For the data below, give the number of lines that include the word "Гибкие" and nothing else.

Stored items
Content starts

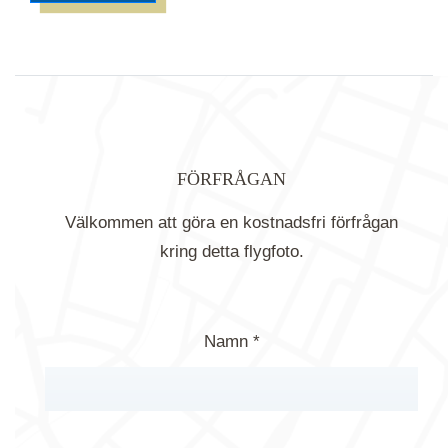
FÖRFRÅGAN
Välkommen att göra en kostnadsfri förfrågan
kring detta flygfoto.
Namn *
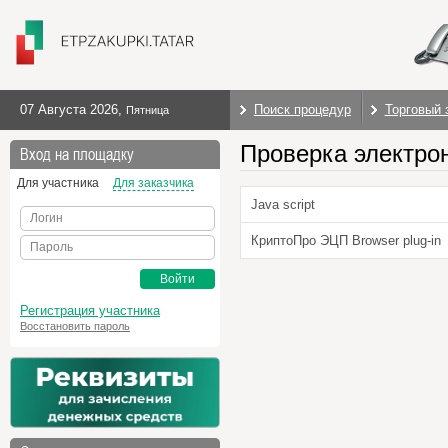
07 Августа 2026
,
Поиск процедур
Торговый 
Пятница
Проверка электро
Вход на площадку
Для участника
Для заказчика
Java script
Логин
КриптоПро ЭЦП Browser plug-in
Пароль
Войти
Регистрация участника
Восстановить пароль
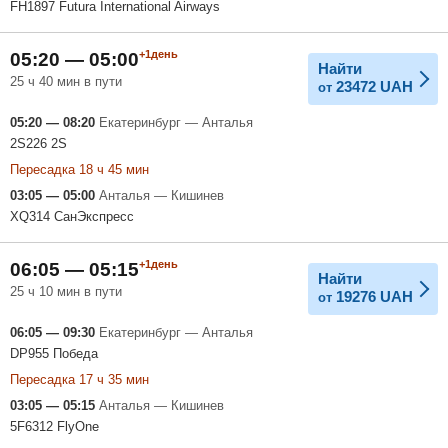
FH1897 Futura International Airways
+1день
05:20 — 05:00
Найти
25 ч 40 мин в пути
23472
UAH
от
05:20 — 08:20
Екатеринбург — Анталья
2S226 2S
Пересадка 18 ч 45 мин
03:05 — 05:00
Анталья — Кишинев
XQ314 СанЭкспресс
+1день
06:05 — 05:15
Найти
25 ч 10 мин в пути
19276
UAH
от
06:05 — 09:30
Екатеринбург — Анталья
DP955 Победа
Пересадка 17 ч 35 мин
03:05 — 05:15
Анталья — Кишинев
5F6312 FlyOne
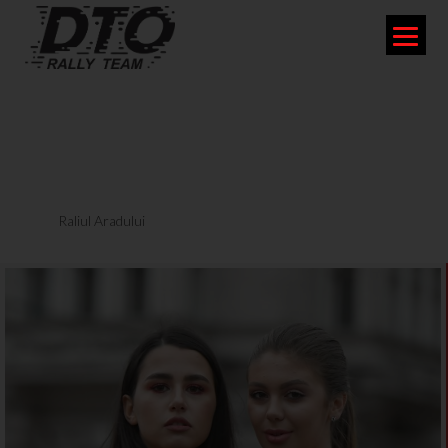
RALIUL ARADULUI 2019
Raliul Aradului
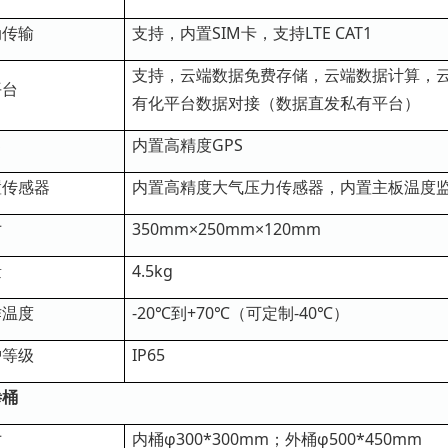
动传输
支持，内置SIM卡，支持LTE CAT1
支持，云端数据免费存储，云端数据计算，云
平台
有化平台数据对接（数据直发私有平台）
S
内置高精度GPS
置传感器
内置高精度大气压力传感器，内置主板温度
寸
350mm×250mm×120mm
量
4.5kg
作温度
-20℃到+70℃（可定制-40℃）
护等级
IP65
渗桶
寸
内桶φ300*300mm；外桶φ500*450mm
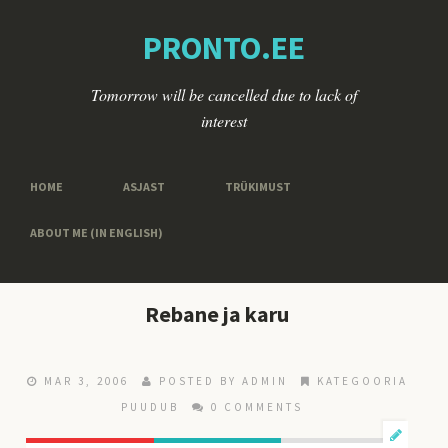
PRONTO.EE
Tomorrow will be cancelled due to lack of
interest
HOME
ASJAST
TRÜKIMUST
ABOUT ME (IN ENGLISH)
Rebane ja karu
MAR 3, 2006
POSTED BY ADMIN
KATEGOORIA
PUUDUB
0 COMMENTS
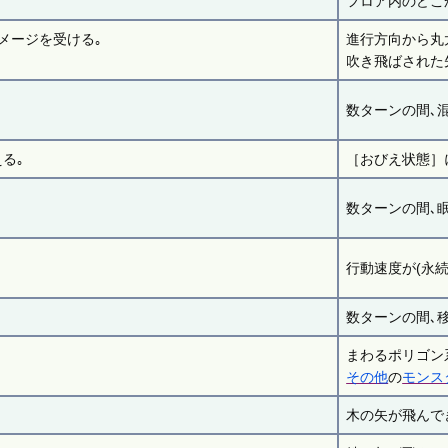
フロア内のどこ
メージを受ける｡
進行方向から丸
吹き飛ばされた
数ターンの間､
る｡
［おびえ状態］
数ターンの間､眠
行動速度が(永続
数ターンの間､
まわるポリゴン
その他
の
モンス
木の矢が飛んで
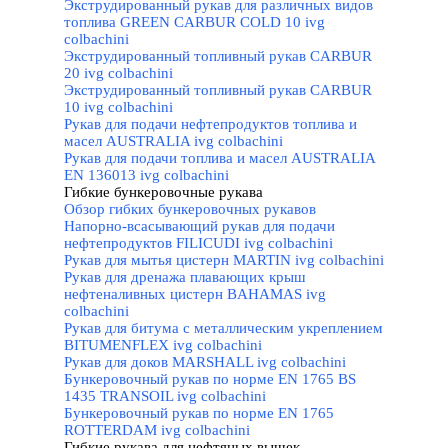
Экструдированный рукав для различных видов
топлива GREEN CARBUR COLD 10 ivg
colbachini
Экструдированный топливный рукав CARBUR
20 ivg colbachini
Экструдированный топливный рукав CARBUR
10 ivg colbachini
Рукав для подачи нефтепродуктов топлива и
масел AUSTRALIA ivg colbachini
Рукав для подачи топлива и масел AUSTRALIA
EN 136013 ivg colbachini
Гибкие бункеровочные рукава
▼
Обзор гибких бункеровочных рукавов
Напорно-всасывающий рукав для подачи
нефтепродуктов FILICUDI ivg colbachini
Рукав для мытья цистерн MARTIN ivg colbachini
Рукав для дренажа плавающих крыш
нефтеналивных цистерн BAHAMAS ivg
colbachini
Рукав для битума с металлическим укреплением
BITUMENFLEX ivg colbachini
Рукав для доков MARSHALL ivg colbachini
Бункеровочный рукав по норме EN 1765 BS
1435 TRANSOIL ivg colbachini
Бункеровочный рукав по норме EN 1765
ROTTERDAM ivg colbachini
Гибкие рукава для нефтяных вышек
▼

Content ends

## Task response
2